Collected data:
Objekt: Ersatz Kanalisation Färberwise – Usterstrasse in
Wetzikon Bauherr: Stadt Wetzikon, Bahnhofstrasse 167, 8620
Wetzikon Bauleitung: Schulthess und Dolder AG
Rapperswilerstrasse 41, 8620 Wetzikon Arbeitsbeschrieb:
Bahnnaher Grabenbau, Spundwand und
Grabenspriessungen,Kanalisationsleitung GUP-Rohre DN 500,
---
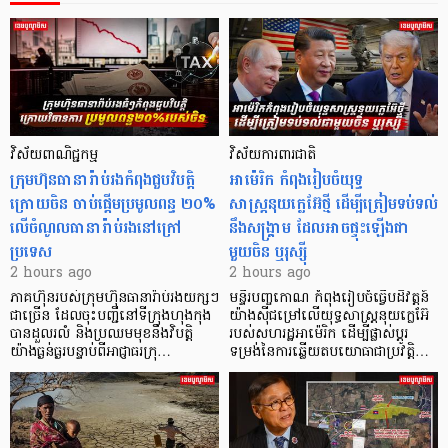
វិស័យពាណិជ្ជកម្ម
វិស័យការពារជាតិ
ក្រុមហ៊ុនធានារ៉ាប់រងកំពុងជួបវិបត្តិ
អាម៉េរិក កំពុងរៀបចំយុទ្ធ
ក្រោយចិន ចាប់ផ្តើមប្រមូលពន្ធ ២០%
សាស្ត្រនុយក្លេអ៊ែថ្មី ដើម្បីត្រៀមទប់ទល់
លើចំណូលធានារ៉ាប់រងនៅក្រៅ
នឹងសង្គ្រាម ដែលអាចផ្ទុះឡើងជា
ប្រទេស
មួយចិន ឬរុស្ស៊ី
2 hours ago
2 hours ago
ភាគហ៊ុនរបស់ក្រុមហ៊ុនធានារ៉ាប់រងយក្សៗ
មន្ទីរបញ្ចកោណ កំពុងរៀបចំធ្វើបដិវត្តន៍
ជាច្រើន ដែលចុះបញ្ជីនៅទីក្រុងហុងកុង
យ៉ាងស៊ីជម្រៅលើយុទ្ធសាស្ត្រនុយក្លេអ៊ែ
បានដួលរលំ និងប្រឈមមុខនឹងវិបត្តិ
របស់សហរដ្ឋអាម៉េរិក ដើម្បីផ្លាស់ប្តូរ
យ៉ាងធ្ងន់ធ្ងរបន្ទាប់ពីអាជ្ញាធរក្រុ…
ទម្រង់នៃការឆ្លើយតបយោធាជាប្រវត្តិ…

Exercise:
Copy out each line of the data above, exactly, if it lies between the line holding "Objekt: Ersatz Kanalisation" and the line holding "Grabenspriessungen,Kanalisationsleitung GUP-Rohre DN", inclusive; copy no other line.

Result below:
Objekt: Ersatz Kanalisation Färberwise – Usterstrasse in
Wetzikon Bauherr: Stadt Wetzikon, Bahnhofstrasse 167, 8620
Wetzikon Bauleitung: Schulthess und Dolder AG
Rapperswilerstrasse 41, 8620 Wetzikon Arbeitsbeschrieb:
Bahnnaher Grabenbau, Spundwand und
Grabenspriessungen,Kanalisationsleitung GUP-Rohre DN 500,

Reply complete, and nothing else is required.